Ashley's parents are scheduled to get to the villa after afternoon snack, during the second reflection time of the day. Ashley and I
sit together on the patio, her back to the lawn so she can see them when they come through the doors. We're bouncing together like birds on a wire, our eyes furtively clicking from each other to the door each time it opens.

“Is this dress okay?” Ashley wipes her palms on a melon-colored T-shirt dress. She curled the hair around her face with a skinny silver wand this morning. She's wearing too much mascara, but I don't tell her that.

“Yeah. You look great.” Around the lawn, it seems like everyone is on alert: sitting a little more upright, a little more tense. Some of the girls roll their jean shorts down to an acceptable length. Some roll their shorts even higher. It's quieter than usual out here.

“It's always like this when a new set of parents come.” Ashley wriggles her painted toes. “Isn't that weird? It's like, it's my parents, but everybody gets nervous or something.”

“Yeah. Weird.” Somehow I'm nervous too: my stomach keeps flopping around in my gut like a dying fish on land.
It's not my mother walking through those doors. It's not her.

Ashley's parents are only partly what I expected. When they come through the doors, the mother is wringing her hands, which I didn't think anybody did anymore. She's older than I pictured, wearing mom jeans and a perfect white shirt and a black blazer. Gold drips from her wrists and knuckles and ears. She could be pretty beneath all the makeup. The father is what I imagined: tall, good-looking, wearing a golf shirt that's meant to look casual and unbearably expensive at the same time. He smells like woody cologne and tobacco.

They're not so bad
, I think first. And then I remember what they've done.

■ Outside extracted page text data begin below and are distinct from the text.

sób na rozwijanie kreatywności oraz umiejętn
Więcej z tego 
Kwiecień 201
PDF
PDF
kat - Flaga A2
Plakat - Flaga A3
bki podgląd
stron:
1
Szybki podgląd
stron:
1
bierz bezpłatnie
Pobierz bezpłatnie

“Hey, Mama. Hey, Daddy.” Ashley stands up and her face freezes in this kind of panicked grin. I reach for her hand and squeeze it. It is sweaty and limp.

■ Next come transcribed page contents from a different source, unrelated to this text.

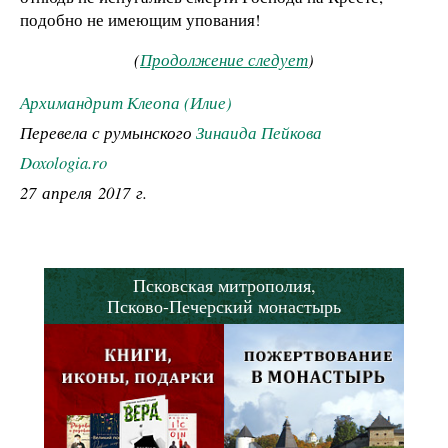
подобно не имеющим упования!
(
Продолжение следует
)
Архимандрит Клеопа (Илие)
Перевела с румынского
Зинаида Пейкова
Doxologia.ro
27 апреля 2017 г.
Псковская митрополия,
Псково-Печерский монастырь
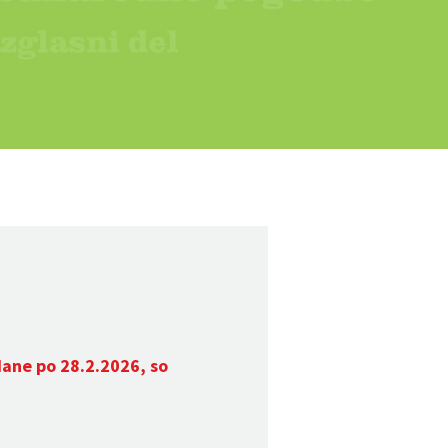
dane po 28.2.2026, so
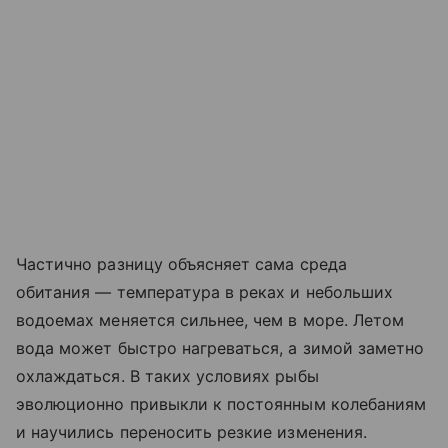
Частично разницу объясняет сама среда
обитания — температура в реках и небольших
водоемах меняется сильнее, чем в море. Летом
вода может быстро нагреваться, а зимой заметно
охлаждаться. В таких условиях рыбы
эволюционно привыкли к постоянным колебаниям
и научились переносить резкие изменения.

“Hey there, Ash.” The mother's voice breaks a little. She doesn't move, except for the hand-wringing.

The father clears his throat and looks at me.

“Oh. I'm Stevie,” I say. “Ashley's friend.”

“Pleased to meet you, honey,” says the mother.

The father nods.

“Stevie and I are roommates, too,” Ashley chirps. “She's from Atlanta.”

“Outside of,” I say.

“That's lovely,” says the mother. She stretches her neck and looks around the grounds. The other girls are trying to pretend they're not watching. But everyone is staring at the strange animals roaming the grounds—and we all know what parents are capable of.

“Well, this is just . . . lovely,” the mother says again. “The grounds are beautiful, Ash. You didn't say how beautiful it was here.”

“Should be, given what we're paying,” grunts the father.

Ashley tenses.

“How was Spain?” she asks. I've never seen her so careful.

“Well, we left early, you know,” says the mother. “To come here.”

“Right,” says Ashley. “Sorry.”

The four of us stand there. The father checks his cell phone and doesn't try to hide it.

“I should probably go journal or something,” I say.

“No, that's okay!” Ashley says. So I stay and watch them watch each other. They look like confused strangers standing in a lopsided triangle, like the one Ashley made out of yarn. It makes me wonder what makes anybody family. I think that maybe for some people, family is just the people you're standing next to when awful things happen.